2006 - 2007 | FOD Wetenschapsbeleid - actie ondersteuning strategische prioriteiten
Steeds meer mensen klagen over tijdsdruk en tijdschaarste. De keuzemogelijkheden nemen toe, maar de dagen worden nooit langer dan 24 uren. Individuele tijdsbestedingen vormen bovendien een onderdeel van een complex samenspel van tijdsbestedingen van andere individuen, gezinnen, werkorganisaties, winkels en diensten
Verschillende tijdsordes kunnen botsen en aanleiding geven tot files, nachtlawaai, problemen bij het zoeken naar kinderopvang, wrevel bij het afstemmen van vrijetijds- en werkagenda s, … Deze conflicten zorgen er ook voor dat de tijd ongelijkheden schept tussen mannen en vrouwen, werkenden en gepensioneerden, ouders en kinderen, werknemers met normale uurroosters en met flexibele werktijden
Deze ingewikkelde choreografie wordt nauwelijks geregisseerd, er is geen minister van tijdsordening, de overheid voert weinig tijdsbeleid.

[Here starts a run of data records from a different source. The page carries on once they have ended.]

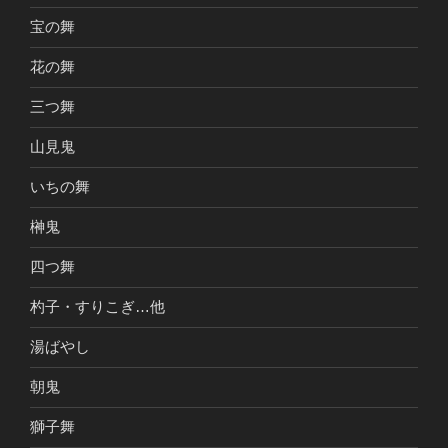
宝の舞
花の舞
三つ舞
山見鬼
いちの舞
榊鬼
四つ舞
杓子・すりこぎ…他
湯ばやし
朝鬼
獅子舞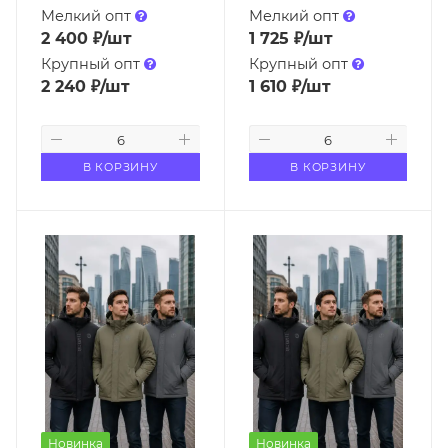
Мелкий опт
Мелкий опт
2 400
₽
/шт
1 725
₽
/шт
Крупный опт
Крупный опт
2 240
₽
/шт
1 610
₽
/шт
В КОРЗИНУ
В КОРЗИНУ
Новинка
Новинка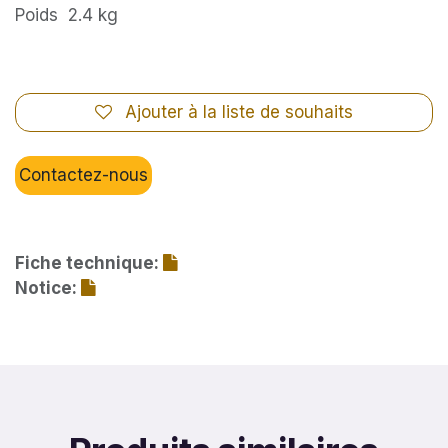
Poids 2.4 kg
Ajouter à la liste de souhaits
Contactez-nous
Fiche technique:
Notice:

Tijd is nochtans een sociale kwestie bij uitstek, ook al zijn we ons daar niet altijd van bewust. De manier waarop we onze tijd besteden is in grote mate afhankelijk van de collectieve ritmes die geconstitueerd worden door het handelen van anderen. Anderzijds zijn het vaak de beperkingen die voortvloeien uit een collectieve tijdsorde die bepaalde handelingsmogelijkheden creëren. De verkeerscongesties tijdens piekuren illustreren perfect hoe collectieve ritmes onze bewegingsvrijheid (letterlijk) kunnen beperken. Het instellen van een collectieve rustdag is een illustratie van hoe we door tijdsordening bepaalde mogelijkheden kunnen creëren. Precies deze samenhang tussen het individuele en het maatschappelijke geeft aan dat het oplossen van tijdsproblemen beter niet aan individueel tijdsmanagement wordt overgelaten. De behoefte aan een bewuste en planmatige tijdsordening is de afgelopen decennia in de meeste Westerse landen nochtans sterk toegenomen onder meer onder invloed van veranderingen die de industriële tijdsorde of de orde van de vaste tijden hebben ondergraven. Dit is ook de belangrijkste reden waarom er op de afgelopen 15 jaar in de meeste Europese landen tal van lokale en regionale initiatieven en projecten rond tijdsordening ontstonden (o.a. in Italië, Frankrijk; Nederland, Duitsland). Het is opmerkelijk dat er in België op dit vlak relatief weinig gebeurt. Van een geëntegreerd tijdsbeleid is eigenlijk geen sprake en ook het aantal lokale initiatieven rond tijdsordening en tijdsbeleid is erg beperkt in ons land.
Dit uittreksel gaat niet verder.